After a period of unprecedented growth, no one could deny that the commercial property market has experienced one of the lowest levels of activity since the beginning of the decade. As we approach the end of another challenging year, the question we must ask ourselves is whether the market is seeing signs of recovery. Alternatively, will it be more of the same during 2010?

There is no doubt that for much of 2009, the banks' lack of liquidity meant that they had limited funds available and that investors, due to the drop in the value of assets and loan to value ratios, were not subsequently in a position to invest. In recent months, we have noticed a shift in sentiment as investors not restricted by the lack of bank finance are coming back into the commercial property market tempted by the opportunity to acquire good-quality product at competitive prices. Institutional investors, pension funds, trusts, cash-rich private companies and individuals are taking advantage of the fact that some sectors of the market, particularly prime property, have experienced a bottoming-out of yields and are injecting capital once more into this sector.

Take last month's commercial auction held in London by Allsops, one of the UK’s leading auctioneers and property consultants, which achieved a 93% success rate for its organizers who hailed it as their most successful October auction since 2006. A total of £83.2 million was raised on the day with lots achieving 15% on average above their reserve prices. Interestingly, the largest lot sale price achieved was £3.3 million with the average lot size coming in at around £660,000. Overall, Allsops report total auction sale proceeds for this year as amounting to £369 million, which represents a 35% increase on 2008 sales figures. The company attributes this increase to a combination of cash-rich buyers coupled with a restricted supply of properties and realistic pricing, which it claims has helped stimulate sales during the past year.

Closer to home, we are seeing a distinct resurgence as private local investors come forward to acquire good-quality stock. Most recently, a number of sale and leaseback opportunities brought to market by one of the province's main clearing banks shows that that strong prices are still achievable - indeed, some of the deals in which we have been involved this year support this theory. Notable deals include the sale of a new-build Tesco Food Store in Enniskillen for £12.75 million, a local investor's acquisition of premises within a landmark new town centre scheme in Barking, Greater London in a deal worth £5.3 million and the sale of a property currently let to M&S Simply Food in Coleraine for over £1.75 million.

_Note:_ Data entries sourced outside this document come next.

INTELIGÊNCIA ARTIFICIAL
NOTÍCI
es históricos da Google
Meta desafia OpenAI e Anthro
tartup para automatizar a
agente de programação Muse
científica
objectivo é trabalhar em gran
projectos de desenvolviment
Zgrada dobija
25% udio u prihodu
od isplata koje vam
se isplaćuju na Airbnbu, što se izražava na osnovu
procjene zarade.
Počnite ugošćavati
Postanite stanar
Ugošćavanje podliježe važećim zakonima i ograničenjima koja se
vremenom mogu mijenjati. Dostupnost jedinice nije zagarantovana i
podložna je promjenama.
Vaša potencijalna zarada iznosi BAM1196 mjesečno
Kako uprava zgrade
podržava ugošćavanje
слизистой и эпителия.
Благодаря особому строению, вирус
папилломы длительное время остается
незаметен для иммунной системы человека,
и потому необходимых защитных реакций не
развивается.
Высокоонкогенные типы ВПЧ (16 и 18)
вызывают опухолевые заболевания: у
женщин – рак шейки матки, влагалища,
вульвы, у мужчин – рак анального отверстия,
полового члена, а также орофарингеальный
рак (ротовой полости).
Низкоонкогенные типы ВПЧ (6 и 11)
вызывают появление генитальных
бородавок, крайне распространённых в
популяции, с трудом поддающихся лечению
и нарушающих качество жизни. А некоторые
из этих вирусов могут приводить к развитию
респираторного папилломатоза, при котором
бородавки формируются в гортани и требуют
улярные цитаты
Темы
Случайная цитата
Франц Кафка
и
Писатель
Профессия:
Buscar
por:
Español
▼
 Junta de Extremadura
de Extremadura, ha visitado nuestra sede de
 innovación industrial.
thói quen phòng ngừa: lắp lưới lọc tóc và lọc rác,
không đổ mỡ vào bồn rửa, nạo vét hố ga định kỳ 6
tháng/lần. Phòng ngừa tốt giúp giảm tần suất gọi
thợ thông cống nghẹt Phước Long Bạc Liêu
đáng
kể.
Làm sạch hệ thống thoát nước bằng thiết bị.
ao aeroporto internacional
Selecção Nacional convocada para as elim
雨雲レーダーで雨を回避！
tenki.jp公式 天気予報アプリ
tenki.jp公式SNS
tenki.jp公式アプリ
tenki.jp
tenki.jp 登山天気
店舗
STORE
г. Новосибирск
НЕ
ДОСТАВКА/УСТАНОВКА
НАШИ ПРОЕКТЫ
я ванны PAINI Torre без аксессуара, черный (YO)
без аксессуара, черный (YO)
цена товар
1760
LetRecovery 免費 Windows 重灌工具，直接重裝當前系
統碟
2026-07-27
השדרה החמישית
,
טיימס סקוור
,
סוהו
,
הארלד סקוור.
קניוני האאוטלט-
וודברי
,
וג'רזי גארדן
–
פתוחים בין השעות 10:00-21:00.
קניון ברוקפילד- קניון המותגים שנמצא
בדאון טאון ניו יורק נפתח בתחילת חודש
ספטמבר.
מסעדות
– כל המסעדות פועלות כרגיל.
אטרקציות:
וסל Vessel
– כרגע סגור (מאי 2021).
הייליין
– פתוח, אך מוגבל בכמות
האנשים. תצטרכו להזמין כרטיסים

All of this is very encouraging: the fact remains that debt buyers and not simply cash-rich buyers need to come back into the market if it is truly to re-gain ground. Therefore, we do need the banks to start allocating funds both for long-term investment and development projects currently on hold.

From a broader perspective, the key to future sustainable investment is how the shift in the property market that we have witnessed over the past eighteen months is handled. There is no doubt that existing property owners and investors will have to focus extremely hard on managing their assets in order to maximise returns. Now more then ever is the time for sound advice and strategic asset management, an area in which we have been extremely proactive over the past few years.

While loath to strike more than a note of cautious optimism regarding the market bouncing back, I am convinced that the opportunity to invest in quality property that offers considerably better returns than other investment vehicles, particularly bank deposit accounts, will stimulate activity levels and that investors will start to come back in greater numbers. We could do well to heed the words of the man lauded as "the world's greatest moneymaker", Warren Buffet, who once said, "Be greedy when others are fearful and fearful when others are greedy". Taking a bite out of the market is infinitely preferable and ultimately more profitable than nibbling around its edges, surely? After all, we should not lose sight of the fact that property historically has been and looks likely to remain a preferred asset class and, as such, is a solid investment vehicle for those who have access to funds be they individual or institutional investors.